How do you solve $3{{x}^{2}}+4x-3=0$ using the quadratic formula?

Answer 1

Hint: As the given is the quadratic equation and we have to solve it by using the quadratic formula. So we know that for a equation of the form $a{{x}^{2}}+bx+c=0$ the quadratic formula is given as $x=\dfrac{-b\pm \sqrt{{{b}^{2}}-4ac}}{2a}$ . by substituting the values and solving further we get the desired answer.

Complete step-by-step solution:
We have been given an equation $3{{x}^{2}}+4x-3=0$.
We have to solve the given equation by using the quadratic formula.
The name quad means square as the variable has power two so the given equation is quadratic equation. We know that quadratic formula for the general equation $a{{x}^{2}}+bx+c=0$ is given as $x=\dfrac{-b\pm \sqrt{{{b}^{2}}-4ac}}{2a}$.
Now, by comparing the given equation with general equation we get the values
$a=3,b=4,c=-3$
Now, substituting the values in the formula we will get
$\Rightarrow x=\dfrac{-4\pm \sqrt{{{4}^{2}}-4\times 3\times \left( -3 \right)}}{2\times 3}$
Now, simplifying the above equation we will get
$\begin{align}
  & \Rightarrow x=\dfrac{-4\pm \sqrt{16+36}}{6} \\
 & \Rightarrow x=\dfrac{-4\pm \sqrt{52}}{6} \\
\end{align}$
Now, simplifying the above obtained equation we will get
$\Rightarrow x=\dfrac{-4\pm 4\sqrt{13}}{6}$
Taking the common terms out and simplifying further we will get
$\Rightarrow x=\dfrac{-2\pm 2\sqrt{13}}{3}$
Hence we get the solution of given quadratic equation as $x=\dfrac{-2+2\sqrt{13}}{3},\dfrac{-2-2\sqrt{13}}{3}$.

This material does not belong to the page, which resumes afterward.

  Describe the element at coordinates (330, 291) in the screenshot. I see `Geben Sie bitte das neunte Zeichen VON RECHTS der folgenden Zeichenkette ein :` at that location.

Note: The value of x is the solution of the quadratic equation also known as the roots of the equation. The roots of the quadratic equation can be real numbers or complex numbers. As the degree of the given equation is two so the equation has two solutions i.e. two values of x. Also if the method is not mentioned in the question we can solve the quadratic equation by using completing the square method or by split middle term method.